An example will explain it. Supose a database with electoral results, and what whe need is a query of the type Give me the sum of votes per party and and per electoral district .In SQL this is a very simple query, like
select partido_id,provincia,sum(votes_presential)
from votos_locales
group by partido_id,provincia
and gives results in the form
"993" "12" "2134"
"993" "46" "7101"
"993" "47" "1570"
"1033" "23" "1188"
"1070" "24" "1027"
"1079" "01" "10468"
"1079" "02" "33676"
"1079" "03" "154037"
"1079" "04" "44320"
"1079" "05" "15892"
"1079" "06" "45252"
"1079" "07" "71446"
....
While all the info is there, it's clear that an analyst is better server if data could be shown in an array format (parties as rows, electoral districts as columns) and with some additional info, more or less like
C's EH Bildu EAJ-PNV PP PSOE PODEMOS GBAI CCa-PNC IU-UPeC ...

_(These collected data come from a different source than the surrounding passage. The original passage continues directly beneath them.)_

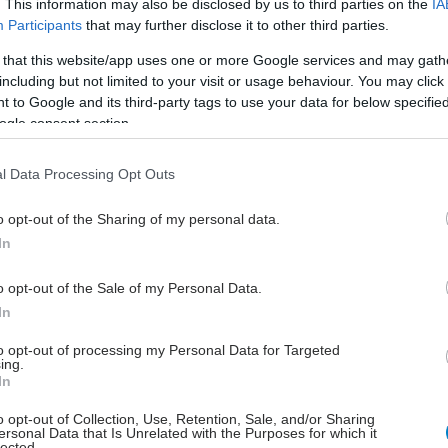
. This information may also be disclosed by us to third parties on the
IA
Participants
that may further disclose it to other third parties.
Τρίτη, 26 Μαΐου 2026, 18:46
 that this website/app uses one or more Google services and may gath
Ορμόνη που συνδέεται με την
including but not limited to your visit or usage behaviour. You may click 
άσκηση μειώνει συμπτώματα
 to Google and its third-party tags to use your data for below specifi
της πολλαπλής σκλήρυνσης
ogle consent section.
[μελέτη]
Σε μελέτη διαπιστώθηκε ότι η ιρισίνη
l Data Processing Opt Outs
μείωσε τα κλινικά συμπτώματα και
o opt-out of the Sharing of my personal data.
την απώλεια νευρώνων.
In
o opt-out of the Sale of my Personal Data.
Πέμπτη, 21 Μαΐου 2026, 13:30
In
Πόσο συχνή άσκηση
απαιτείται για
to opt-out of processing my Personal Data for Targeted
ing.
αποτελεσματική προστασία
In
της καρδιάς
o opt-out of Collection, Use, Retention, Sale, and/or Sharing
Οι επιστήμονες υπογραμμίζουν ότι
ersonal Data that Is Unrelated with the Purposes for which it
lected.
πρόκειται για παρατηρησιακή μελέτη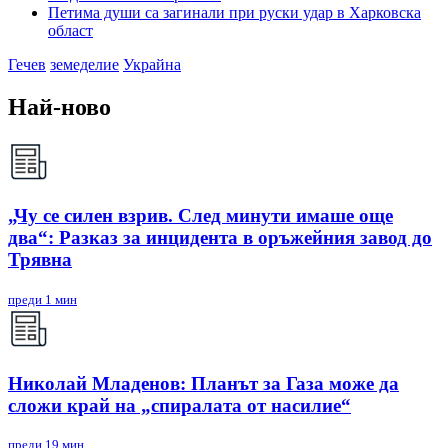
Петима души са загинали при руски удар в Харковска
област
Гечев
земеделие
Украйна
Най-ново
„Чу се силен взрив. След минути имаше още
два“: Разказ за инцидента в оръжейния завод до
Трявна
преди 1 мин
Николай Младенов: Планът за Газа може да
сложи край на „спиралата от насилие“
преди 19 мин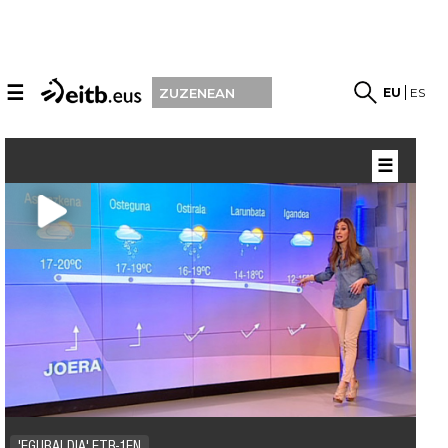
☰
EU
ES
ZUZENEAN
☰
'EGURALDIA' ETB-1EN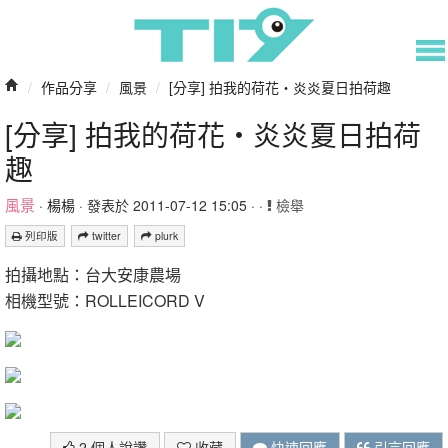
/
作品分享
/
風景
/
[分享] 拍我的荷花‧炎炎夏日拍荷趣
[分享] 拍我的荷花‧炎炎夏日拍荷
趣
風景
·
楊楊
· 發表於 2011-07-12 15:05 · ·
檢舉
列印版
twitter
plurk
拍攝地點：台大安康農場
相機型號：ROLLEICORD V
2 個人說讚
收藏
快速回應
引言回應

Grand Total 3,500,541 218,467 301,585 7,215,752 5,530,779 3,182,082 30,554 81,750 923,133
Araba/Álava 10,468 21,179 28,297 33,609 25,293 48,265 6,794
Albacete 33,676 85,152 65,074 32,155 9,277
Alicante/Alacant 154,037 296,709 188,367 33,293
Almería 44,320 117,407 89,022 39,482 10,776
Ávila 15,892 46,963 20,129 11,863 3,878
Badajoz 45,252 137,501 148,347 47,203 12,281
Balears, Illes 71,446 140,542 88,542 111,416 11,434
Barcelona 386,143 321,268 463,612
Burgos 33,373 81,780 44,488 36,612 10,099
Cáceres 28,293 87,729 84,532 34,552 7,216
Cádiz 94,707 179,054 180,667 130,215 38,798
Castellón/Castelló 48,220 98,341 66,450 9,565
...
Sadly, this is usually NOT available in most data query programs. Some DB products (fi. Oracle and MSSQL) offer their own private means of generate such queries, but they're not always available in general tools. MS Access cross reference queries or Pivot Tables available in several spreadsheet programs, DO offer this functionality,I've seen quite a few more than interesting.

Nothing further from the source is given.